Bir de bankalarla imzalanacak borç üstlenim sözleşmelerinin yönetilmesi sorunu var. Her sözleşme bir yönetsel süreç içermektedir. Bu süreçler de sözleşme hükümlerine ve sözleşmelerin tabi olacağı hukuka göre yönetilir.

Peki hangi hukuk?

Değerli okur yazının başında bahsettiğim İngiliz anahtarı burada devreye giriyor.

Hazine ve Maliye Bakanlığı ile kreditörler arasından doğrudan imzalanan borç üstlenim taahhüdü sözleşmeleri hangi hukuka tabi biliyor musunuz?

Bingo! Bildiniz.

İngiliz Hukuku.

Sözleşmelerde “herhangi bir sınırlamaya tabi olmaksızın, sözleşmenin mevcudiyetine, geçerliliğine ve feshine ilişkin her hangi bir uyuşmazlık İngiliz Hukuku ile yönetilecektir” denilmektedir.

Tabii ki yargılama yetkisi de İngiliz mahkemelerinde olacaktır.

Değerli okur “Türkiye’nin Hazinesi ile yabancı bir bankanın yaptığı bir sözleşmenin yabancı bir hukuka tabi tutulması yeni bir kapitülasyondur.”

Durun bir yere gitmeyin.
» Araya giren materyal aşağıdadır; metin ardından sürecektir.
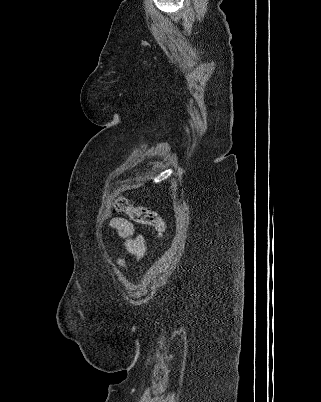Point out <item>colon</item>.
<instances>
[{
	"instance_id": "5ec220e1",
	"label": "colon",
	"mask_w": 321,
	"mask_h": 402,
	"mask_svg": "<svg viewBox=\"0 0 321 402\" xmlns=\"http://www.w3.org/2000/svg\"><path fill=\"white\" fill-rule=\"evenodd\" d=\"M113 207L116 211L126 214L134 222L154 228L160 237L166 232L165 222L157 211L135 206L123 197L116 198Z\"/></svg>"
}]
</instances>
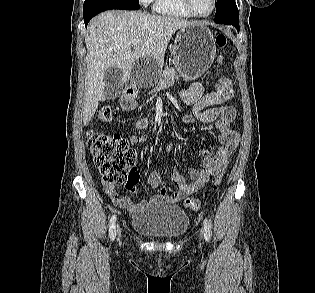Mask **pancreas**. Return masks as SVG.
<instances>
[{
	"label": "pancreas",
	"mask_w": 315,
	"mask_h": 293,
	"mask_svg": "<svg viewBox=\"0 0 315 293\" xmlns=\"http://www.w3.org/2000/svg\"><path fill=\"white\" fill-rule=\"evenodd\" d=\"M179 74H180L179 67L178 66L172 67L171 63H169V65H166L164 67V70L160 74L158 88L173 85L175 83V80L178 79Z\"/></svg>",
	"instance_id": "1"
}]
</instances>
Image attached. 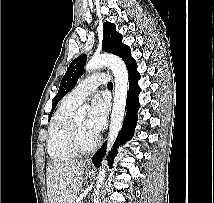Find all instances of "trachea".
Wrapping results in <instances>:
<instances>
[{
	"label": "trachea",
	"instance_id": "1",
	"mask_svg": "<svg viewBox=\"0 0 214 203\" xmlns=\"http://www.w3.org/2000/svg\"><path fill=\"white\" fill-rule=\"evenodd\" d=\"M108 87L113 88V83L112 82H108Z\"/></svg>",
	"mask_w": 214,
	"mask_h": 203
}]
</instances>
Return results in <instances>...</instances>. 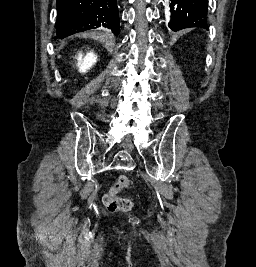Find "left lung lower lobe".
I'll return each instance as SVG.
<instances>
[{"label":"left lung lower lobe","instance_id":"obj_1","mask_svg":"<svg viewBox=\"0 0 256 267\" xmlns=\"http://www.w3.org/2000/svg\"><path fill=\"white\" fill-rule=\"evenodd\" d=\"M171 9V22L169 27L174 30H180L187 27H198L200 26L197 22L193 21L194 18L191 16V9L198 6L199 4H206L208 6V0H170ZM191 22H194L192 24Z\"/></svg>","mask_w":256,"mask_h":267}]
</instances>
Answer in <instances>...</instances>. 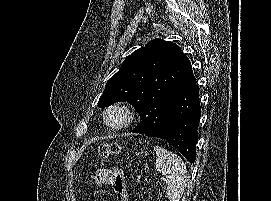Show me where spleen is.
<instances>
[{"label": "spleen", "mask_w": 271, "mask_h": 201, "mask_svg": "<svg viewBox=\"0 0 271 201\" xmlns=\"http://www.w3.org/2000/svg\"><path fill=\"white\" fill-rule=\"evenodd\" d=\"M156 169L166 177V198L169 201H179L187 183V170L183 160L177 154L155 146Z\"/></svg>", "instance_id": "obj_1"}]
</instances>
Dahası var.

TÜRK BANKALARI

İngiliz Hukukuna tabi borç üstlenim taahhüdü sözleşmesi düzenlenebilmesinin bir ön koşulu bulunmaktadır.

Borç üstlenim sözleşmesi ile üstlenim taahhüdünde bulunabilecek finansmanın, dış finansman olması gerekmektedir. Yurt içinde yerleşik banka ya da finansman kuruluşlarından sağlanan finansman borç üstlenimine konu olamamaktadır.

Biliyoruz ki bazı otoyol projelerinde projelerin finansmanlarının tamamı Türkiye’de yerleşik kamu ve özel bankalar tarafından sağlanmaktadır.

Peki bu bankalar İngiliz Hukukuna tabi borç üstlenim taahhüdü mekanizmasından mahrum mu kalacaklar?

Sakin olun. Bu sorun da çözüldü.

Türkiye’de yerleşik bankalar krediyi “dış finansman” haline getirebilmek için, parayı yurt dışındaki iştiraklerinden getiriyorlar. Alın size dış finansman.

Türkiye’deki yetkili kurumlardan izin alarak kurulan kamu ve özel sermayeli bankalar, Türkiye’de gerçekleştirilecek projelerde kredi geri dönüşünü garanti altına almak için, Türkiye’nin Hazine ve Maliye Bakanlığıyla İngiliz Hukukuna tabi kredi “borç üstlenim sözleşmesi” imzalıyorlar.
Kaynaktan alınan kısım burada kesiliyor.